Can’t tell if your sore throat signals an infection, or if it’s just your allergies acting up? Take this self-exam to find out the culprit before dialing your doctor.
Step 1. Say “Ah”
Step in front of a mirror and shine a flashlight toward the back of your throat. This classic trick elevates your soft palate—the fleshy tissue on the roof of your mouth—in order to give you a better view of your throat, says Landon J. Duyka, M.D., an ear, nose, and throat doctor at Northwestern Medicine Lake Forest Hospital.
Step 2. Do a Spot Check
After you open wide, scan for any unusual colors or spots. Sometimes red spots on your throat are just normal lymphatic tissue, which actually fights infection, says Dr. Duyka.

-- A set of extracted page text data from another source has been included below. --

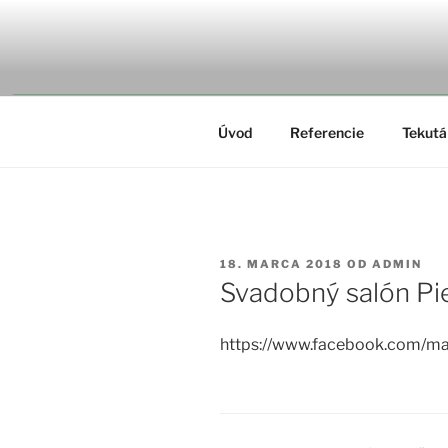
Prejsť
na
MALIARST
obsah
Úvod
Referencie
Tekutá 
PUBLIKOVANÉ
18. MARCA 2018
OD
ADMIN
Svadobný salón Pi
https://www.facebook.com/m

But smaller, painful red spots and ulcers on your tongue and in your throat can signal a virus—especially if you’ve got a fever, he says. (In case it’s not obvious, this a clear indicator you should see a doctor.)
White spots are also a sign of infection, but if they look chalky and sit on your tonsils, they might be tonsil stones. “These are made by normal bacteria in your throat, and though they’re a nuisance, they aren’t dangerous,” Dr. Duyka says.
Step 3. Feel Your Lymph Nodes
Lymph nodes are soft, pea-size glands underneath your jawbone that play a major role in making sure your immune system stays up to snuff. If they swell up and feel sore, you may have an infection, says Dr. Duyka.
Use your thumb, index, and middle fingers to feel for your lymph nodes in the front of your neck, just ahead of the large muscle that runs diagonally from your ear to your collarbone.
If your nodes are swollen, you likely have an infection. But swelling is usually a good sign: Lymph nodes fill themselves up with infection-fighting cells called lymphocytes, which keep your infection from spreading to the rest of your body.
But if your nodes are larger than a marble or don’t go back to normal size within a month—long after your other symptoms have gone—have a doctor check them to rule out cancer.
British researchers recently found that people over 40 who saw their primary care doctors with swollen lymph nodes were significantly more likely to be diagnosed with non-Hodgkin’s lymphoma than those with normal-sized nodes.